A 10-year-old's para-testicular "tumors" turned out to be ectopic splenic tissue — a rare anomaly that can prevent unnecessary surgery if recognized
Journal: Pediatric and Developmental Pathology | Published: 2025-11-17 | Type: Case Report, Review | PMID: 41246951 Authors: Kaur J, Nambiyar K, Chandrasekaran SK, Kar R, Kumar M, Jindal B — Jawaharlal Institute of Postgraduate Medical Education and Research, Pondicherry, India Funding/COI: No funding listed; authors declare no conflicts of interest
A 10-year-old boy presenting with an empty left scrotum underwent diagnostic laparoscopy confirming cryptorchidism, but the surgeon also found two discrete masses near the left testicle and spermatic cord — raising immediate suspicion for a para-testicular tumor. Histopathology showed both masses were ectopic splenic tissue, diagnosing spleno-gonadal fusion (SGF), a rare congenital anomaly in which splenic tissue abnormally fuses with the gonad during fetal development. The takeaway is blunt: if clinicians don't know this entity exists, a child gets an unnecessary orchiectomy.

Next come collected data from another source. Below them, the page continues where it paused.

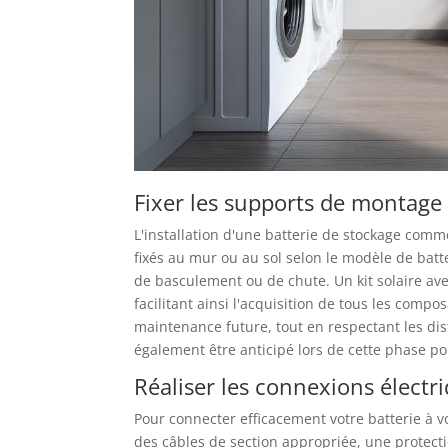
Fixer les supports de montage 
L'installation d'une batterie de stockage com
fixés au mur ou au sol selon le modèle de batte
de basculement ou de chute. Un kit solaire av
facilitant ainsi l'acquisition de tous les comp
maintenance future, tout en respectant les di
également être anticipé lors de cette phase po
Réaliser les connexions électri
Pour connecter efficacement votre batterie à v
des câbles de section appropriée, une protect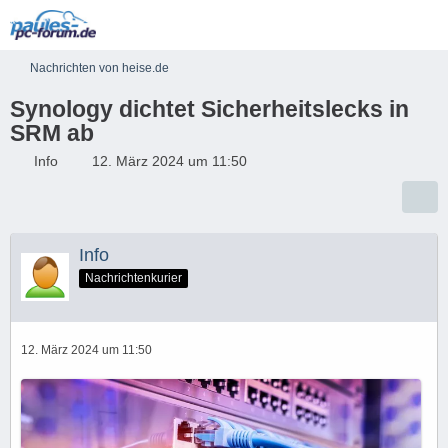
Nachrichten von heise.de
Synology dichtet Sicherheitslecks in
SRM ab
Info
12. März 2024 um 11:50
Info
Nachrichtenkurier
12. März 2024 um 11:50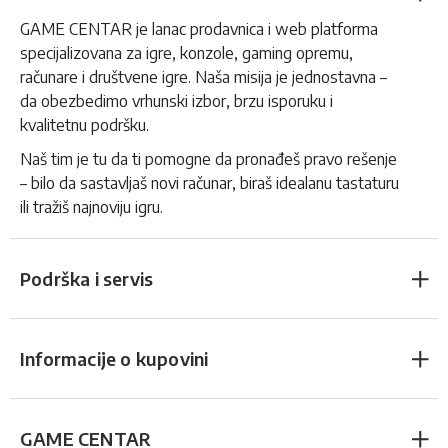
GAME CENTAR je lanac prodavnica i web platforma
specijalizovana za igre, konzole, gaming opremu,
računare i društvene igre. Naša misija je jednostavna –
da obezbedimo vrhunski izbor, brzu isporuku i
kvalitetnu podršku.
Naš tim je tu da ti pomogne da pronađeš pravo rešenje
– bilo da sastavljaš novi računar, biraš idealanu tastaturu
ili tražiš najnoviju igru.
Podrška i servis
Informacije o kupovini
GAME CENTAR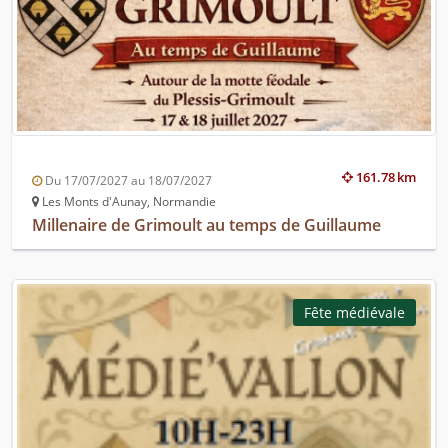
161.78 km
Du 17/07/2027 au 18/07/2027
Les Monts d'Aunay, Normandie
Millenaire de Grimoult au temps de Guillaume
Fête médiévale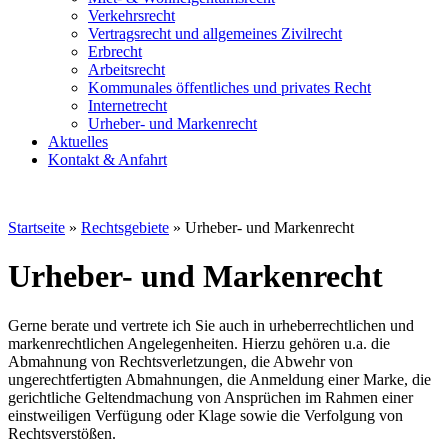
Verkehrsrecht
Vertragsrecht und allgemeines Zivilrecht
Erbrecht
Arbeitsrecht
Kommunales öffentliches und privates Recht
Internetrecht
Urheber- und Markenrecht
Aktuelles
Kontakt & Anfahrt
Startseite
»
Rechtsgebiete
»
Urheber- und Markenrecht
Urheber- und Markenrecht
Gerne berate und vertrete ich Sie auch in urheber­rechtlichen und
marken­rechtlichen Angelegen­heiten. Hierzu gehören u.a. die
Abmahnung von Rechtsverletzungen, die Abwehr von
ungerechtfertigten Abmahnungen, die Anmeldung einer Marke, die
gerichtliche Geltendmachung von Ansprüchen im Rahmen einer
einstweiligen Verfügung oder Klage sowie die Verfolgung von
Rechtsverstößen.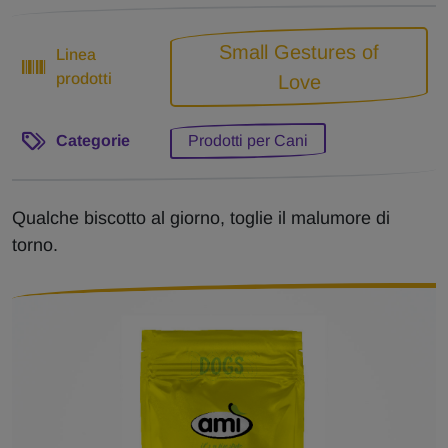
Small Gestures of
Linea
prodotti
Love
Categorie
Prodotti per Cani
Qualche biscotto al giorno, toglie il malumore di
torno.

Single case report — the floor of the evidence hierarchy. No controls, no comparative data, no statistics, and no outcome follow-up beyond the diagnostic moment. That's not a flaw for this study type; case reports exist to document rare entities and are evaluated by how clearly they make their clinical point. This one has a clean structure: presentation, laparoscopic findings, histopathological confirmation, diagnostic conclusion.
The "review" component is presumably a narrative survey of prior case reports on SGF, not a systematic review. The abstract gives no detail on search methodology, inclusion criteria, or how many cases exist in the literature — so its comprehensiveness cannot be assessed.
Case reports earn their place by doing one thing: documenting a rare pattern that could harm a patient if a clinician never encountered it. This one clears that bar. A pediatric surgeon who has never heard of SGF might send a 10-year-old to the OR for tumor resection or orchiectomy. That's a preventable outcome. The science here is minimal — it's a single observation dressed in clinical language — but the clinical message is legitimate and the histopathological diagnosis appears solid. This paper is worth five minutes of a pediatric urologist's or pathologist's time, and worth nothing to anyone looking for population-level evidence.